Working from the axiom that all translation is interpretation, Albert Pietersma examines the matter of what constitutes significant interpretation. Pietersma writes, “That the very act of translating is interpretation is an oft stated truth and, it seems to me, not subject to controversy. What may possibly be open to some dispute is my contention that not all such interpretation can be called exegesis. Consequently, the real question to be asked is not whether interpretation takes place in the transfer from the source language to the target language, but what level of interpretation takes place, and whether it is meaningful to dub any given level of interpretation ‘exegesis’” (34-35).

Pietersma establishes three criteria for interpretation to qualify as exegesis: 1) deliberate-ness, 2) methodical-ness, and 3) target oriented-ness. This threefold criteria is intended to elucidate whether the translator was acting as a medium (a minimalistic view of interpretation via translation) or an author (a maximalist view).

This should come as no surprise to the reader. Nevertheless Pietersma’s warning is substantiated by the tendency of Septuagint scholars to make much of a translator’s lexical selection on the basis of re-articulation (that is that interpretation of the Greek text by later interpreters, e.g. Asterius the Sophist and Didymus the Blind). Pietersma concludes by warning his reader to not confuse articulation (the translator’s work) with re-articulation (the interpretation of the translator’s work within dogmatically distinctive communities).

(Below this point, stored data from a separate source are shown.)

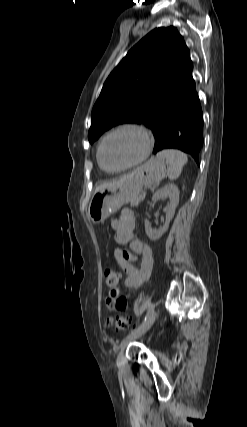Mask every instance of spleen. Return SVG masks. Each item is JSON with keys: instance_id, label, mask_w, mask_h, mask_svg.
<instances>
[{"instance_id": "1", "label": "spleen", "mask_w": 247, "mask_h": 427, "mask_svg": "<svg viewBox=\"0 0 247 427\" xmlns=\"http://www.w3.org/2000/svg\"><path fill=\"white\" fill-rule=\"evenodd\" d=\"M158 159L165 160L168 164L167 174L170 180H176L181 172L183 166L187 163V155L180 150L166 149L157 154Z\"/></svg>"}]
</instances>
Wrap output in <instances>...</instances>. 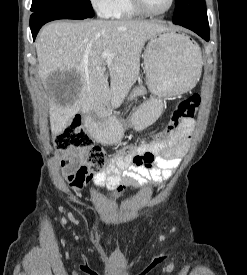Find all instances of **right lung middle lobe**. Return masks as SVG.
<instances>
[{
	"mask_svg": "<svg viewBox=\"0 0 247 275\" xmlns=\"http://www.w3.org/2000/svg\"><path fill=\"white\" fill-rule=\"evenodd\" d=\"M60 10L78 15L93 17L90 0H32L31 11Z\"/></svg>",
	"mask_w": 247,
	"mask_h": 275,
	"instance_id": "1",
	"label": "right lung middle lobe"
}]
</instances>
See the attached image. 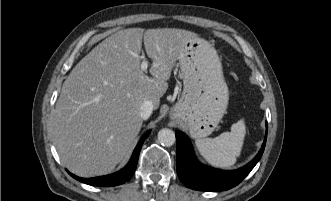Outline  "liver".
Returning <instances> with one entry per match:
<instances>
[{
	"label": "liver",
	"instance_id": "liver-1",
	"mask_svg": "<svg viewBox=\"0 0 331 201\" xmlns=\"http://www.w3.org/2000/svg\"><path fill=\"white\" fill-rule=\"evenodd\" d=\"M197 35L176 28L120 30L98 44L64 81L53 118L54 144L63 164L80 177L110 173L127 155L143 119L155 109L186 43ZM152 60L141 70V47Z\"/></svg>",
	"mask_w": 331,
	"mask_h": 201
}]
</instances>
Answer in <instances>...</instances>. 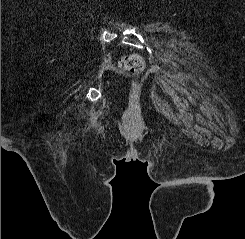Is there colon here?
Masks as SVG:
<instances>
[{"label":"colon","mask_w":245,"mask_h":239,"mask_svg":"<svg viewBox=\"0 0 245 239\" xmlns=\"http://www.w3.org/2000/svg\"><path fill=\"white\" fill-rule=\"evenodd\" d=\"M119 65L121 69L128 72L129 74L138 75L143 70L144 62L141 56L138 54H128L122 57Z\"/></svg>","instance_id":"5ec220e1"}]
</instances>
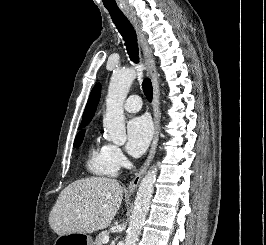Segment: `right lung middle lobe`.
I'll return each instance as SVG.
<instances>
[{
	"label": "right lung middle lobe",
	"mask_w": 266,
	"mask_h": 245,
	"mask_svg": "<svg viewBox=\"0 0 266 245\" xmlns=\"http://www.w3.org/2000/svg\"><path fill=\"white\" fill-rule=\"evenodd\" d=\"M86 125H87V124H86ZM86 125H81V126L79 127V129L84 128ZM84 135H85V130H81V131L77 134V136H76V138H75V141H74V147L78 148V147L81 145V143H82V141H83V138H84Z\"/></svg>",
	"instance_id": "dd1d6c3e"
}]
</instances>
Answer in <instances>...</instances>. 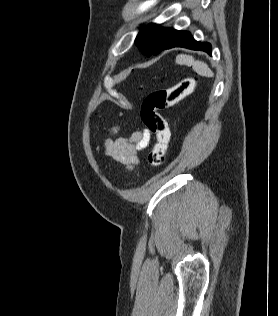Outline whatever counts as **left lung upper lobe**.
Listing matches in <instances>:
<instances>
[{
    "instance_id": "obj_1",
    "label": "left lung upper lobe",
    "mask_w": 278,
    "mask_h": 316,
    "mask_svg": "<svg viewBox=\"0 0 278 316\" xmlns=\"http://www.w3.org/2000/svg\"><path fill=\"white\" fill-rule=\"evenodd\" d=\"M176 33L173 28L156 29V24L151 23L140 30L135 42L140 51L149 57L163 51Z\"/></svg>"
}]
</instances>
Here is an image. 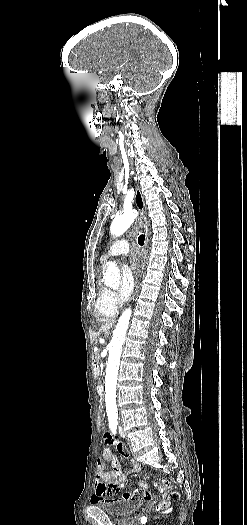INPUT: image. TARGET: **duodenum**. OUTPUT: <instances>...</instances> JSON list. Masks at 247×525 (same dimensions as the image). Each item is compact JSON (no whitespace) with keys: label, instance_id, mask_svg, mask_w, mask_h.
<instances>
[{"label":"duodenum","instance_id":"obj_1","mask_svg":"<svg viewBox=\"0 0 247 525\" xmlns=\"http://www.w3.org/2000/svg\"><path fill=\"white\" fill-rule=\"evenodd\" d=\"M93 372H94V374L96 376H98L99 373H100V366H99V363L97 361H95L94 364H93ZM97 391H98V394L100 395V397L102 399H104L105 392H104L103 386H98Z\"/></svg>","mask_w":247,"mask_h":525}]
</instances>
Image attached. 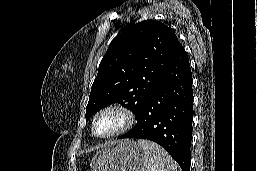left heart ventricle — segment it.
I'll return each instance as SVG.
<instances>
[{
	"instance_id": "left-heart-ventricle-1",
	"label": "left heart ventricle",
	"mask_w": 257,
	"mask_h": 171,
	"mask_svg": "<svg viewBox=\"0 0 257 171\" xmlns=\"http://www.w3.org/2000/svg\"><path fill=\"white\" fill-rule=\"evenodd\" d=\"M122 124V117L116 112H108L101 115L94 126L98 135H105L115 131Z\"/></svg>"
}]
</instances>
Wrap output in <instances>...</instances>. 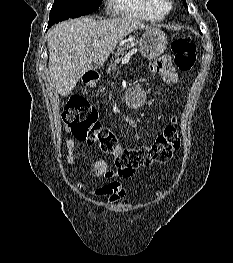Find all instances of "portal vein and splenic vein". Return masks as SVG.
I'll use <instances>...</instances> for the list:
<instances>
[{"instance_id": "obj_1", "label": "portal vein and splenic vein", "mask_w": 233, "mask_h": 263, "mask_svg": "<svg viewBox=\"0 0 233 263\" xmlns=\"http://www.w3.org/2000/svg\"><path fill=\"white\" fill-rule=\"evenodd\" d=\"M92 46H95V44H92ZM137 50L136 49H133L132 51H131V53H134V52H136Z\"/></svg>"}]
</instances>
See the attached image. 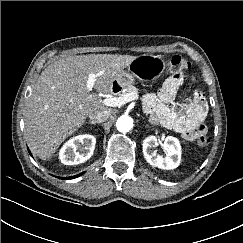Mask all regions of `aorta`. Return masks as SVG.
Returning <instances> with one entry per match:
<instances>
[{"label": "aorta", "instance_id": "762f6f07", "mask_svg": "<svg viewBox=\"0 0 243 243\" xmlns=\"http://www.w3.org/2000/svg\"><path fill=\"white\" fill-rule=\"evenodd\" d=\"M116 127L120 132H128L133 127V119L129 116L122 115L117 119Z\"/></svg>", "mask_w": 243, "mask_h": 243}]
</instances>
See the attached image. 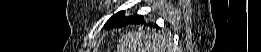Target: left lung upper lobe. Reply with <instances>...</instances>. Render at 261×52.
I'll list each match as a JSON object with an SVG mask.
<instances>
[{"label": "left lung upper lobe", "mask_w": 261, "mask_h": 52, "mask_svg": "<svg viewBox=\"0 0 261 52\" xmlns=\"http://www.w3.org/2000/svg\"><path fill=\"white\" fill-rule=\"evenodd\" d=\"M124 11H120L117 14L113 15L104 25L105 28L109 29L111 27H114L115 25L121 27L124 26L128 23H134L135 21L139 20L142 18L140 15H133L130 17H125Z\"/></svg>", "instance_id": "1"}]
</instances>
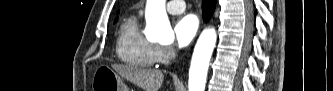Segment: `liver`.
<instances>
[{"label":"liver","mask_w":333,"mask_h":91,"mask_svg":"<svg viewBox=\"0 0 333 91\" xmlns=\"http://www.w3.org/2000/svg\"><path fill=\"white\" fill-rule=\"evenodd\" d=\"M111 67L120 76L139 86L144 91H158L163 83L164 75L159 70L120 64H113Z\"/></svg>","instance_id":"obj_1"}]
</instances>
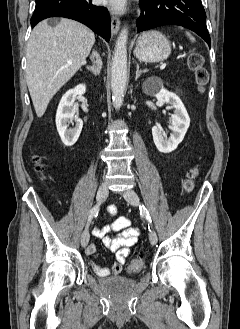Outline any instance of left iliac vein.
Segmentation results:
<instances>
[{"label": "left iliac vein", "instance_id": "obj_1", "mask_svg": "<svg viewBox=\"0 0 240 329\" xmlns=\"http://www.w3.org/2000/svg\"><path fill=\"white\" fill-rule=\"evenodd\" d=\"M123 197L125 198V200L130 203L133 206H137L138 203V195L136 194V192L132 189H128L126 191L123 192ZM149 241L152 245H155L157 243V234L154 230H151L149 233Z\"/></svg>", "mask_w": 240, "mask_h": 329}]
</instances>
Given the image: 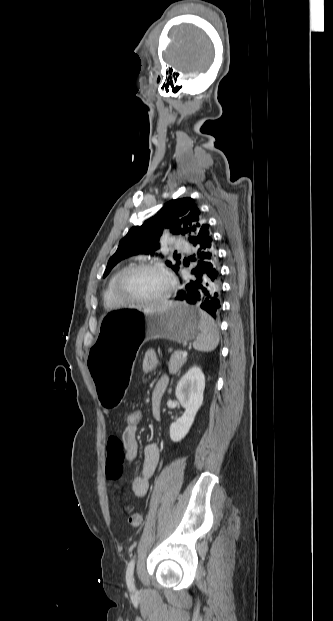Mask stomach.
<instances>
[{
    "label": "stomach",
    "mask_w": 333,
    "mask_h": 621,
    "mask_svg": "<svg viewBox=\"0 0 333 621\" xmlns=\"http://www.w3.org/2000/svg\"><path fill=\"white\" fill-rule=\"evenodd\" d=\"M199 310L173 302L160 312L114 310L103 314L99 336L89 346L94 394L105 412L117 410L130 385L138 347L152 339L188 343L199 334Z\"/></svg>",
    "instance_id": "0dacf381"
}]
</instances>
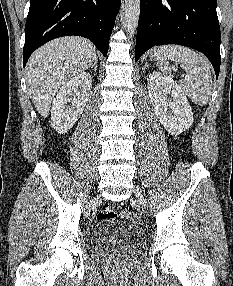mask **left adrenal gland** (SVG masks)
Returning a JSON list of instances; mask_svg holds the SVG:
<instances>
[{"instance_id": "a2214340", "label": "left adrenal gland", "mask_w": 233, "mask_h": 286, "mask_svg": "<svg viewBox=\"0 0 233 286\" xmlns=\"http://www.w3.org/2000/svg\"><path fill=\"white\" fill-rule=\"evenodd\" d=\"M146 67H149L148 63H145V65L142 69L145 70Z\"/></svg>"}]
</instances>
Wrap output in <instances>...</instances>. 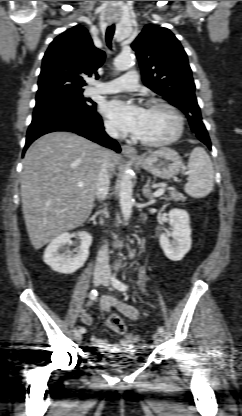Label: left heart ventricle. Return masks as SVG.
Returning a JSON list of instances; mask_svg holds the SVG:
<instances>
[{
    "label": "left heart ventricle",
    "instance_id": "b2bd125f",
    "mask_svg": "<svg viewBox=\"0 0 242 416\" xmlns=\"http://www.w3.org/2000/svg\"><path fill=\"white\" fill-rule=\"evenodd\" d=\"M175 127V118L167 109L146 108L135 135L147 141H159L171 136Z\"/></svg>",
    "mask_w": 242,
    "mask_h": 416
}]
</instances>
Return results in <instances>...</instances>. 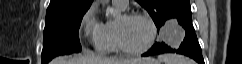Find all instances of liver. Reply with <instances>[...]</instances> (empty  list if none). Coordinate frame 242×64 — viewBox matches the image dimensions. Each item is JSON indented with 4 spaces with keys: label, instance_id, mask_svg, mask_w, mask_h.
Instances as JSON below:
<instances>
[{
    "label": "liver",
    "instance_id": "liver-1",
    "mask_svg": "<svg viewBox=\"0 0 242 64\" xmlns=\"http://www.w3.org/2000/svg\"><path fill=\"white\" fill-rule=\"evenodd\" d=\"M152 62L150 58L137 59H112L103 58L95 55L76 56V57H59L51 61V64H145Z\"/></svg>",
    "mask_w": 242,
    "mask_h": 64
}]
</instances>
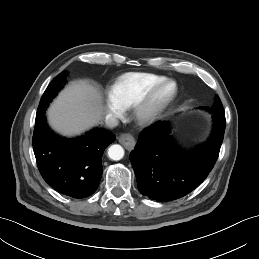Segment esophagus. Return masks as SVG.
Instances as JSON below:
<instances>
[{
  "instance_id": "34e87169",
  "label": "esophagus",
  "mask_w": 259,
  "mask_h": 259,
  "mask_svg": "<svg viewBox=\"0 0 259 259\" xmlns=\"http://www.w3.org/2000/svg\"><path fill=\"white\" fill-rule=\"evenodd\" d=\"M118 141L127 149L132 150L135 146V139L131 134H121Z\"/></svg>"
}]
</instances>
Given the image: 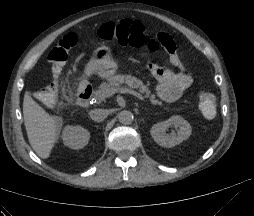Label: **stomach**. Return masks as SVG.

I will leave you with a few of Pietersma’s words:

“If its textual-linguistic make-up argues for a translation characterized more by formal correspondence than by dynamic equivalency, one’s approach to hermeneutics in the Septuagint should accord with that. As I see it, that means at a minimum that exegesis need to be demonstrated, not presupposed. From that perspective I would suggest that one work from the least intelligible phenomena to the more intelligible; that one proceed from the word level to high levels of constituent structure; that one pay more attention to deviations from the translator’s Hebrew-Greek defaults than to the defaults and standard equations or, to put it differently, that greater weight be given to what is unpredictable than to what is predictable; that mere representation of the source text does not constitute exegesis of the source” (45).